News from the consumer front this Christmas shopping season --
Wal-Mart has recently issued a public statement suggesting it will forego corporate contributions to "highly controversial issues." This is clearly a response to the boycott engendered by groups who opposed Wal-Mart's connections with groups like the National Gay and Lesbian Chamber of Commerce. Wal-Mart had given $25,000 just last summer to the group in order to become a partner. Also, the company gave $60,000 to Out and Equal, an organization which says it is working to promote gay-rights concerns in the workplace.
The American Family Association, a key player in the Wal-Mart boycott, is taking the announcement as a victory and urging those who had joined the boycott to desist and even send Wal-Mart a thank-you.
I'm not so sure this isn't somewhat premature. After all, the Wal-Mart statement is not only bland but it is empty of any real substance. No apology; no explanation of what they deem "highly controversial issues"; and the inclusion of the troubling affirmation "unless they directly relate to our ability to serve our customers."
Indeed, Mona Williams, Wal-Mart's vice president of communications, said that the company would continue working with the Gay and Lesbian Chamber of Commerce and other gay-rights groups on specific issues such as workplace equality.
"Going forward, we would partner with them on specific initiatives. . . . As to opposed to just giving blanket support to their general operating budget," she said.
So, is the American Family Association giving up too quickly?

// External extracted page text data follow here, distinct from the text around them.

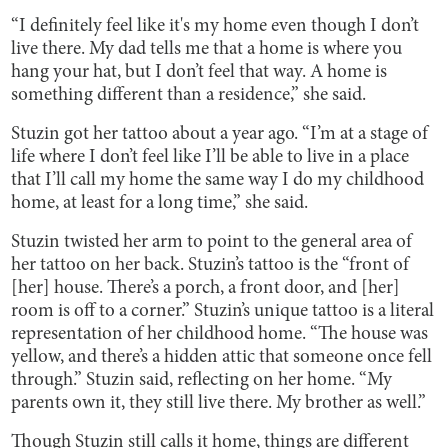
“I definitely feel like it's my home even though I don’t
live there. My dad tells me that a home is where you
hang your hat, but I don’t feel that way. A home is
something different than a residence,” she said.
Stuzin got her tattoo about a year ago. “I’m at a stage of
life where I don’t feel like I’ll be able to live in a place
that I’ll call my home the same way I do my childhood
home, at least for a long time,” she said.
Stuzin twisted her arm to point to the general area of
her tattoo on her back. Stuzin’s tattoo is the “front of
[her] house. There’s a porch, a front door, and [her]
room is off to a corner.” Stuzin’s unique tattoo is a literal
representation of her childhood home. “The house was
yellow, and there’s a hidden attic that someone once fell
through.” Stuzin said, reflecting on her home. “My
parents own it, they still live there. My brother as well.”
Though Stuzin still calls it home, things are different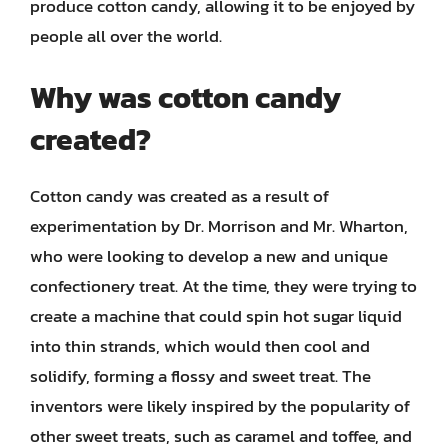
produce cotton candy, allowing it to be enjoyed by
people all over the world.
Why was cotton candy
created?
Cotton candy was created as a result of
experimentation by Dr. Morrison and Mr. Wharton,
who were looking to develop a new and unique
confectionery treat. At the time, they were trying to
create a machine that could spin hot sugar liquid
into thin strands, which would then cool and
solidify, forming a flossy and sweet treat. The
inventors were likely inspired by the popularity of
other sweet treats, such as caramel and toffee, and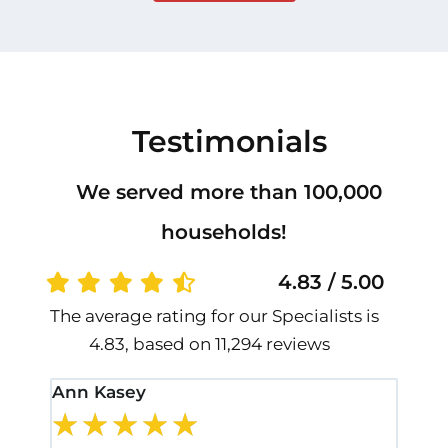
Testimonials
We served more than 100,000
households!
4.83 / 5.00
The average rating for our Specialists is
4.83, based on 11,294 reviews
Ann Kasey
Stan
★
★
★
★
★
★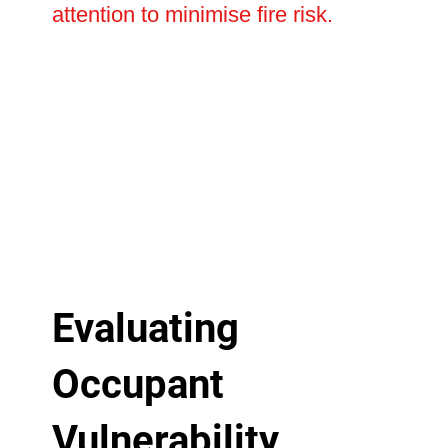
attention to minimise fire risk.
Evaluating
Occupant
Vulnerability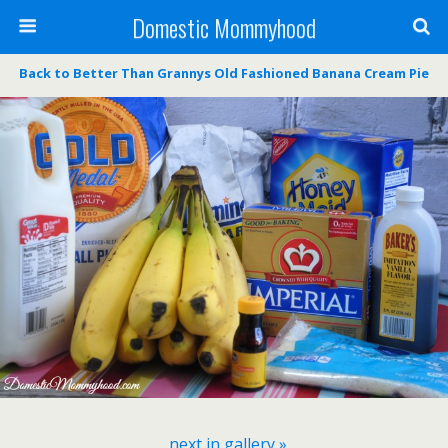
Domestic Mommyhood
Back to Better Than Grannys Old Fashioned Banana Cream Pie
next in gallery »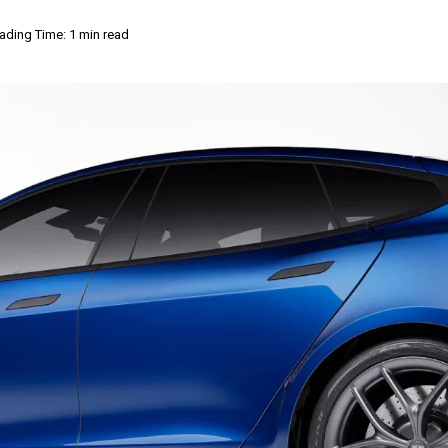
ading Time: 1 min read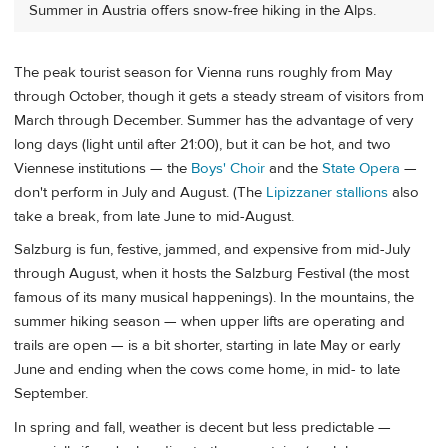
Summer in Austria offers snow-free hiking in the Alps.
The peak tourist season for Vienna runs roughly from May
through October, though it gets a steady stream of visitors from
March through December. Summer has the advantage of very
long days (light until after 21:00), but it can be hot, and two
Viennese institutions — the
Boys' Choir
and the
State Opera
—
don't perform in July and August. (The
Lipizzaner stallions
also
take a break, from late June to mid-August.
Salzburg is fun, festive, jammed, and expensive from mid-July
through August, when it hosts the Salzburg Festival (the most
famous of its many musical happenings). In the mountains, the
summer hiking season — when upper lifts are operating and
trails are open — is a bit shorter, starting in late May or early
June and ending when the cows come home, in mid- to late
September.
In spring and fall, weather is decent but less predictable —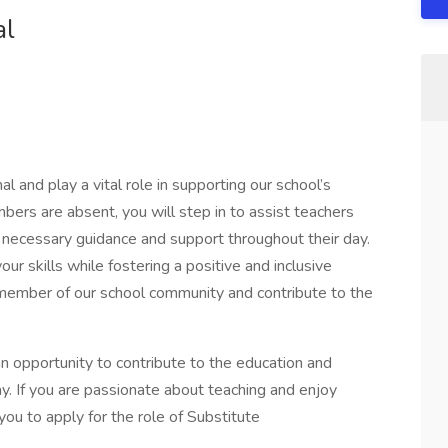
al
l and play a vital role in supporting our school’s
ers are absent, you will step in to assist teachers
 necessary guidance and support throughout their day.
ur skills while fostering a positive and inclusive
member of our school community and contribute to the
an opportunity to contribute to the education and
. If you are passionate about teaching and enjoy
ou to apply for the role of Substitute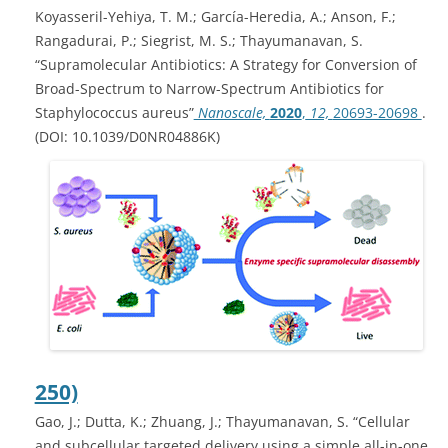
Koyasseril-Yehiya, T. M.; García-Heredia, A.; Anson, F.;
Rangadurai, P.; Siegrist, M. S.; Thayumanavan, S.
“Supramolecular Antibiotics: A Strategy for Conversion of
Broad-Spectrum to Narrow-Spectrum Antibiotics for
Staphylococcus aureus”
Nanoscale,
2020
,
12,
20693-20698
.
(DOI: 10.1039/D0NR04886K)
250)
Gao, J.; Dutta, K.; Zhuang, J.; Thayumanavan, S. “Cellular
and subcellular targeted delivery using a simple all-in-one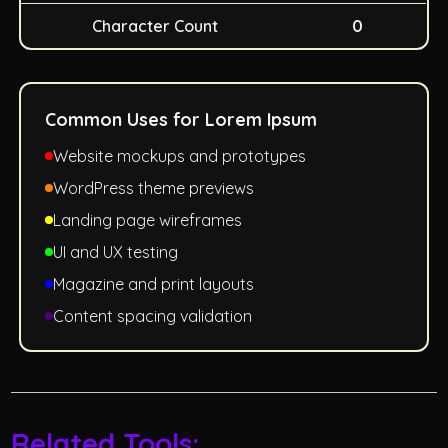
Character Count
0
Common Uses for Lorem Ipsum
Website mockups and prototypes
WordPress theme previews
Landing page wireframes
UI and UX testing
Magazine and print layouts
Content spacing validation
Related Tools: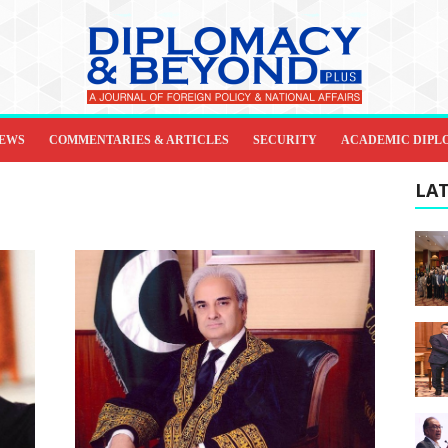
IEWS
COMMENTARIES & ARTICLES
SECURITY
ACADEMIC DIPL
LAT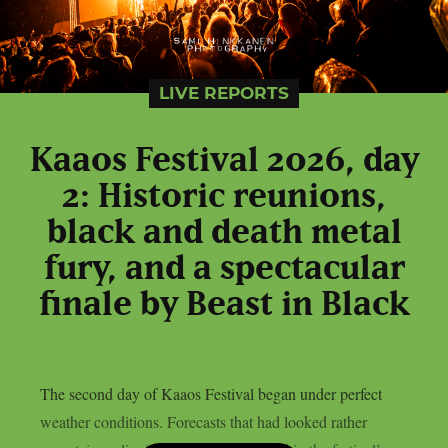
LIVE REPORTS
Kaaos Festival 2026, day
2: Historic reunions,
black and death metal
fury, and a spectacular
finale by Beast in Black
The second day of Kaaos Festival began under perfect
weather conditions. Forecasts that had looked rather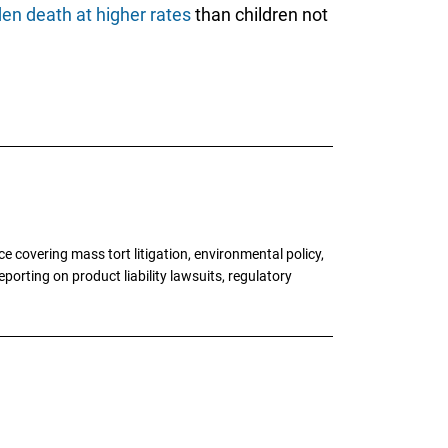
en death at higher rates
than children not
 covering mass tort litigation, environmental policy,
porting on product liability lawsuits, regulatory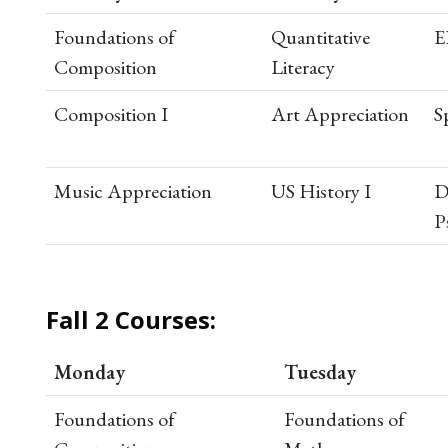
Foundations of
Quantitative
E
Composition
Literacy
Composition I
Art Appreciation
S
Music Appreciation
US History I
D
P
Fall 2 Courses:
Monday
Tuesday
Foundations of
Foundations of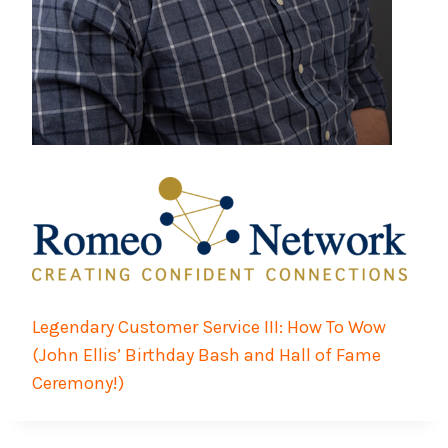
Legendary Customer Service III: How To Wow
(John Ellis’ Birthday Bash and Hall of Fame
Ceremony!)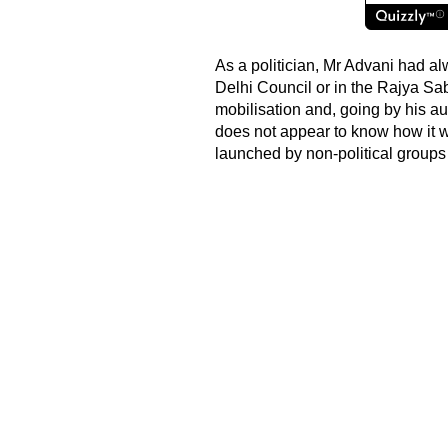
As a politician, Mr Advani had a
Delhi Council or in the Rajya Sa
mobilisation and, going by his a
does not appear to know how it 
launched by non-political groups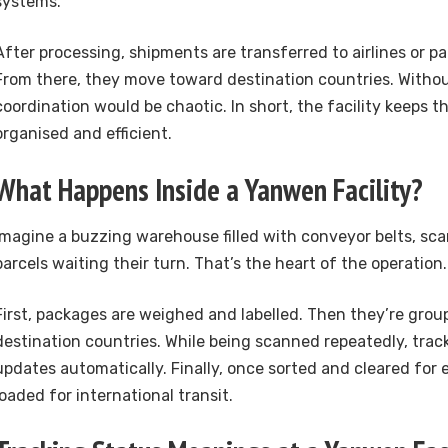
systems.
After processing, shipments are transferred to airlines or pa
From there, they move toward destination countries. Witho
coordination would be chaotic. In short, the facility keeps t
organised and efficient.
What Happens Inside a Yanwen Facility?
Imagine a buzzing warehouse filled with conveyor belts, sca
parcels waiting their turn. That’s the heart of the operation.
First, packages are weighed and labelled. Then they’re gro
destination countries. While being scanned repeatedly, trac
updates automatically. Finally, once sorted and cleared for 
loaded for international transit.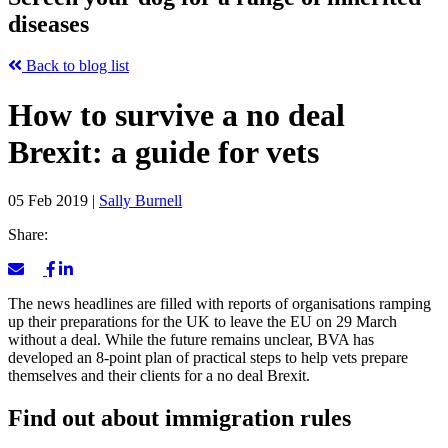
diseases
Back to blog list
How to survive a no deal
Brexit: a guide for vets
05 Feb 2019
|
Sally Burnell
Share:
The news headlines are filled with reports of organisations ramping
up their preparations for the UK to leave the EU on 29 March
without a deal. While the future remains unclear, BVA has
developed an 8-point plan of practical steps to help vets prepare
themselves and their clients for a no deal Brexit.
Find out about immigration rules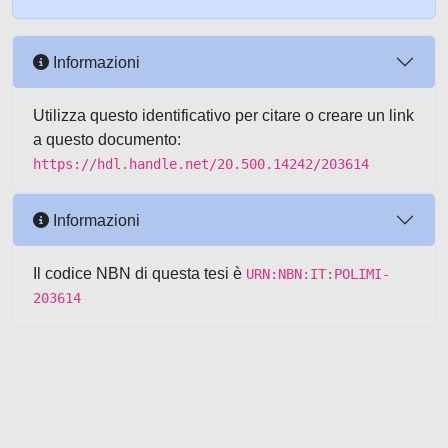
Informazioni
Utilizza questo identificativo per citare o creare un link
a questo documento:
https://hdl.handle.net/20.500.14242/203614
Informazioni
Il codice NBN di questa tesi è
URN:NBN:IT:POLIMI-
203614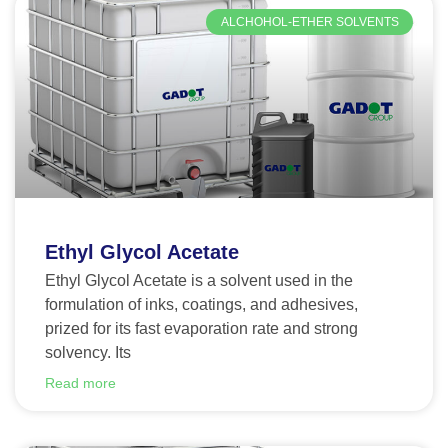
ALCHOHOL-ETHER SOLVENTS
Ethyl Glycol Acetate
Ethyl Glycol Acetate is a solvent used in the
formulation of inks, coatings, and adhesives,
prized for its fast evaporation rate and strong
solvency. Its
Read more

And are they giving up without making Wal-Mart show evidence of a change of heart regarding further promotion of the homosexual agenda? I think so.
The Family Research Council, Operation Save America, and others who had urged the boycott have yet to be heard from following the Wal-Mart announcement and one can only guess whether they will find Wal-Mart's statement satisfactory. I do not...and so my Christmas shopping dollars will still carefully avoid going into Wal-Mart coffers.